◆ **Task instructions**:
Copy every line in the records below that contains the word "MalaysiaNow".

◆ **Provided data**:
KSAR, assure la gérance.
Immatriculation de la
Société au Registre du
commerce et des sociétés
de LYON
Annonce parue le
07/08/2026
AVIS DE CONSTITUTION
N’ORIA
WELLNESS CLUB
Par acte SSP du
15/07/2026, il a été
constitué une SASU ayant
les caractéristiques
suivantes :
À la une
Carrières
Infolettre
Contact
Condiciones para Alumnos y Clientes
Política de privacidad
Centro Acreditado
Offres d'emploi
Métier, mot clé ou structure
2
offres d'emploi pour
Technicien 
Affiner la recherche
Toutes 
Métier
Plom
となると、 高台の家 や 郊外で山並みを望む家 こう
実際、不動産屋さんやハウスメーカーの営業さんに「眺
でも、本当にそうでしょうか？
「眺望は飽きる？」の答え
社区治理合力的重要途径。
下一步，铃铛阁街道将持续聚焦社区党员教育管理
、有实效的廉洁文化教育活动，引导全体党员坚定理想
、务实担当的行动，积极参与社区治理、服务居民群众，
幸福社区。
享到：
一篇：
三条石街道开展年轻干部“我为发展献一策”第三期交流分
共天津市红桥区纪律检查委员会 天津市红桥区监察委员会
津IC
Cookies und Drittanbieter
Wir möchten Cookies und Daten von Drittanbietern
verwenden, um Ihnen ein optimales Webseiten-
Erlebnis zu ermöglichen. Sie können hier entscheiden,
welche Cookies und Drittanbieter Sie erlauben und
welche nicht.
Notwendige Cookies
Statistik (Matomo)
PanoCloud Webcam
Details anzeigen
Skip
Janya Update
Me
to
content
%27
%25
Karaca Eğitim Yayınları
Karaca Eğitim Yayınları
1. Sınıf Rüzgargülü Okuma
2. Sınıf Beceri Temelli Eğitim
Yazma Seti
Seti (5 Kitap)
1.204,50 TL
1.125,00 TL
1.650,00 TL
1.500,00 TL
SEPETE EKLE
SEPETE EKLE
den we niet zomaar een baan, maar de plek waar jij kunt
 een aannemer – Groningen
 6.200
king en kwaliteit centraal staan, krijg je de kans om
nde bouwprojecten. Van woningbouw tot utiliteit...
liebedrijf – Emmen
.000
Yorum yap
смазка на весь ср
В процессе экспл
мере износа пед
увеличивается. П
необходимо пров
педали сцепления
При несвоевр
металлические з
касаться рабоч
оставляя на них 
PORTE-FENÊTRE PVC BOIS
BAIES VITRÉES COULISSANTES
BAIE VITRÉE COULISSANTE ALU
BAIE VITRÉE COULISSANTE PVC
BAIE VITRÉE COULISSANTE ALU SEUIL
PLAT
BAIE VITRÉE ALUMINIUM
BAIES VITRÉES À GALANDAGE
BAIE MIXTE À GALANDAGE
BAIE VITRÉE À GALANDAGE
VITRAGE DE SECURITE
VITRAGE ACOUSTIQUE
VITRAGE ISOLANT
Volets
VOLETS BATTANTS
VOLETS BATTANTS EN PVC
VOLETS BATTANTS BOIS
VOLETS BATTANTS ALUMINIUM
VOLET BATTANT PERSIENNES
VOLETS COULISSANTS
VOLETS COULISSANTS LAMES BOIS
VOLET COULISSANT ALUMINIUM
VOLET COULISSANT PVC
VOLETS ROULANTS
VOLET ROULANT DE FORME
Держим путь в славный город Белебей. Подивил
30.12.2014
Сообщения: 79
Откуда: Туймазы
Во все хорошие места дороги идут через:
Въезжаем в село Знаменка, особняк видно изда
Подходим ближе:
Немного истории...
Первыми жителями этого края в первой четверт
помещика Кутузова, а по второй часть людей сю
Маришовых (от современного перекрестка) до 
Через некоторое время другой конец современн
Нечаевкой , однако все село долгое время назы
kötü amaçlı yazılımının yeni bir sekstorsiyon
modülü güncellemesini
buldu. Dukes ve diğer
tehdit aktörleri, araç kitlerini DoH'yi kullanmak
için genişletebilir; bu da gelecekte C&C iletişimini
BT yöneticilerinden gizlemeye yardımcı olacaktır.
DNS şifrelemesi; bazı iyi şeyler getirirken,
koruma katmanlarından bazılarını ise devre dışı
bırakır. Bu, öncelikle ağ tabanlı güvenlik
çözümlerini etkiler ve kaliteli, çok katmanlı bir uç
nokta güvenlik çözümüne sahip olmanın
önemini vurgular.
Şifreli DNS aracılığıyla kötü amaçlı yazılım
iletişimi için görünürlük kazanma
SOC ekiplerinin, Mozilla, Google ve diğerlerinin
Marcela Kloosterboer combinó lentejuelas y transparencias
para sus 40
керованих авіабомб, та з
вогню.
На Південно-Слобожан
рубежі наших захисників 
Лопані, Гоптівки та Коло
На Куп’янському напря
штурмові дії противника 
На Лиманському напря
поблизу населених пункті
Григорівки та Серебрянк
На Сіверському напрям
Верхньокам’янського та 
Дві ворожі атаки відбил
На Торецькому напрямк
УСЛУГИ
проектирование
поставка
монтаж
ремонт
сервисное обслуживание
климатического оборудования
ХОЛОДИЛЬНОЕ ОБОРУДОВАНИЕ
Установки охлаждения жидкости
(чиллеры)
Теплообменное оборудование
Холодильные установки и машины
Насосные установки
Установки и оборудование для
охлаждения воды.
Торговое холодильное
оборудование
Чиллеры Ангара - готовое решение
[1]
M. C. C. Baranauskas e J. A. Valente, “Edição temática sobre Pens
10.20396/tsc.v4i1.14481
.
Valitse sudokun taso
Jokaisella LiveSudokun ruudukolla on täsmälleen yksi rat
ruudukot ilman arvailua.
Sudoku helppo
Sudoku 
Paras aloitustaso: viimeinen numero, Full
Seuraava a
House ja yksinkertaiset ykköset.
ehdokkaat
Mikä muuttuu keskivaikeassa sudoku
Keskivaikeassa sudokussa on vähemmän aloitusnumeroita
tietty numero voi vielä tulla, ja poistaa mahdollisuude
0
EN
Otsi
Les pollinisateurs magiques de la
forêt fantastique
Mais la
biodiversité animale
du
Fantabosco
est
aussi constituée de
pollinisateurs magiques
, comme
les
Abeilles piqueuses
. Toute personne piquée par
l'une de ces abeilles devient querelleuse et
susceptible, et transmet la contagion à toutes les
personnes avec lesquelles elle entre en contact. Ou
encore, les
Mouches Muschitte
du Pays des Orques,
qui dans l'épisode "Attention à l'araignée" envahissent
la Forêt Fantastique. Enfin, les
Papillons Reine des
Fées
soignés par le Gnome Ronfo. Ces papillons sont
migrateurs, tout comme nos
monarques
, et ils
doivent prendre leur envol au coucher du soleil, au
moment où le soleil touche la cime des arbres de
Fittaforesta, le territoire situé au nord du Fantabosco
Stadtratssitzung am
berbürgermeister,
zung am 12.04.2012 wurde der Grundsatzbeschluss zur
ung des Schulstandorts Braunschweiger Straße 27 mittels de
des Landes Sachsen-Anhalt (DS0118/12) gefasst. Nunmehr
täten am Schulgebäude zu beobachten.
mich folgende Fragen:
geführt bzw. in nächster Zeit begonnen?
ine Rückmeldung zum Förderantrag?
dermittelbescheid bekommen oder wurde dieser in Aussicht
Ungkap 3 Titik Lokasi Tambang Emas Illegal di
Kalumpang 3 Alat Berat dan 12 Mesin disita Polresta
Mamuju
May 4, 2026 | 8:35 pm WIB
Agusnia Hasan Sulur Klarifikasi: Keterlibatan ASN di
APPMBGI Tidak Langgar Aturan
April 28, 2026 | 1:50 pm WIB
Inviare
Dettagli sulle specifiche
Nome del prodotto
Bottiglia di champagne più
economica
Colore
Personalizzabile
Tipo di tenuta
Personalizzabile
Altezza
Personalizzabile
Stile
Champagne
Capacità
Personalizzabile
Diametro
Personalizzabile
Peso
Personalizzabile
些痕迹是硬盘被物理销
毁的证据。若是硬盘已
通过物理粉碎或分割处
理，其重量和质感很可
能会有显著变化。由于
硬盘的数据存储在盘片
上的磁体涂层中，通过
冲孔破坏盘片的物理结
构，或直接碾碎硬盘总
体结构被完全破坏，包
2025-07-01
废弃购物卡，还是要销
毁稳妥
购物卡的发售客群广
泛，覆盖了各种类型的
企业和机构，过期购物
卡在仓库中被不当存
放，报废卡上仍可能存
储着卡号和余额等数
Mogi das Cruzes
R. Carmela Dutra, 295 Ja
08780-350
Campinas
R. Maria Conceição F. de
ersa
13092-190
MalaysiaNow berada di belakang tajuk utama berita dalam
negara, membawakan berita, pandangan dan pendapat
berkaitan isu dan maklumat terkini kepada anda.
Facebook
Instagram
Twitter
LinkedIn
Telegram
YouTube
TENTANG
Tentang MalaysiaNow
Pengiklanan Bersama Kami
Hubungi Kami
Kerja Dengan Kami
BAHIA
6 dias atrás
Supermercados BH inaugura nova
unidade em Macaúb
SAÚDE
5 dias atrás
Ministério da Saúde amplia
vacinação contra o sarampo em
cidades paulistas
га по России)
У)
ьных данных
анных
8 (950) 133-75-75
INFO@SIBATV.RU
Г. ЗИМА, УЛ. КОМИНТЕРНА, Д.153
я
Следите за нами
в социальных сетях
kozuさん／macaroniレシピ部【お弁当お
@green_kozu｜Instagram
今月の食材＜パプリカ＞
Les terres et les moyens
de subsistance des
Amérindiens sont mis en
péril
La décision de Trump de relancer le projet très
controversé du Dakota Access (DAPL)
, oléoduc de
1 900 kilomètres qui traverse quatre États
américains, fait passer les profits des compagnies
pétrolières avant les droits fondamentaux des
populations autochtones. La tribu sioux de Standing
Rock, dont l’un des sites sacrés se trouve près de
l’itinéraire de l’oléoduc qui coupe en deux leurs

◆ **Written solution**:
MalaysiaNow berada di belakang tajuk utama berita dalam
Tentang MalaysiaNow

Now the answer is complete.